Quadrophenia: The Director’s Cut (Reissue)
Tommy was first. The Who’s 1969 opera legitimized the improbable union of rock abandon and extended narrative, and marked guitarist Pete Townshend’s great leap forward as a composer and as his band’s conceptual general. But Quadrophenia, released in 1973, was a superior tale with more-taut songwriting; it was grounded in Townshend’s memories of growing up angry, anguished and mod in the early Sixties, and produced with the panoramic tension of Who’s Next. Tommy was precedent; Quadrophenia was coherent spectacle. At the time, Roger Daltrey claimed his vocals were too low in the mix. In this remastered edition, when he hits the “Out of my brain” chorus over Keith Moon‘s runaway drum rolls and John Entwistle‘s thunderclap bass in “5:15,” you clearly hear the singer – and his lyricist – going off the rails.
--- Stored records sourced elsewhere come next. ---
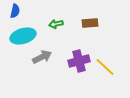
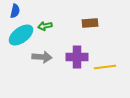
green arrow: moved 11 px left, 2 px down
cyan ellipse: moved 2 px left, 1 px up; rotated 20 degrees counterclockwise
gray arrow: rotated 30 degrees clockwise
purple cross: moved 2 px left, 4 px up; rotated 15 degrees clockwise
yellow line: rotated 50 degrees counterclockwise
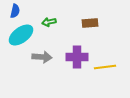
green arrow: moved 4 px right, 4 px up
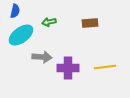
purple cross: moved 9 px left, 11 px down
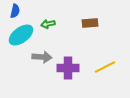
green arrow: moved 1 px left, 2 px down
yellow line: rotated 20 degrees counterclockwise
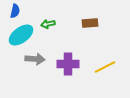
gray arrow: moved 7 px left, 2 px down
purple cross: moved 4 px up
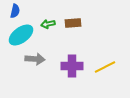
brown rectangle: moved 17 px left
purple cross: moved 4 px right, 2 px down
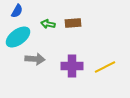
blue semicircle: moved 2 px right; rotated 16 degrees clockwise
green arrow: rotated 24 degrees clockwise
cyan ellipse: moved 3 px left, 2 px down
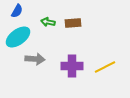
green arrow: moved 2 px up
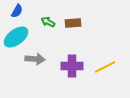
green arrow: rotated 16 degrees clockwise
cyan ellipse: moved 2 px left
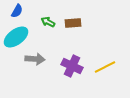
purple cross: rotated 25 degrees clockwise
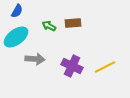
green arrow: moved 1 px right, 4 px down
Quadrophenia was the redemption of Townshend’s long-form dreams after the collapse of his intended Tommy follow-up, the multimedia beast Lifehouse. Like his deaf, dumb and blind kid in Tommy, Townshend’s scooter boy Jimmy (a composite of the four personalities in the Who) finds identity, then disappointment in cult life: the top-dog mod reduced to carrying tourists’ bags in “Bell Boy.”
There is rebirth, too: the final, magisterial cleansing of “Love Reign O’er Me.” But where Townshend wrote parts of Tommy in too-literal operatic form, he edited Quadrophenia with a film director’s hand, evident in the two CDs of his original demos included in this box set. The tapes are fascinating for their detailed home-studio arrangements; the band replicated most of them with the appropriate fury. The demos also reveal what Townshend left out on the way to the ’73 double LP, such as the ill-fitting verse about rock-star anxiety in “The Real Me” and a run of numbers in the first half – the teen-crush waltz “You Came Back” and an early character sketch, “Joker James” – that would have slowed down the action. Instead, on the LP, Townshend cut right from the kitchen-table revolt of “Cut My Hair” to the real generations’ warfare in “The Punk and the Godfather.”
It still sounds like the right decision. Like the subtitle here says, you get the work’s birth in full, including an epic prose account by Townshend. But Quadrophenia, as delivered the first time, is still one of his, and the Who’s, greatest albums – and the better opera.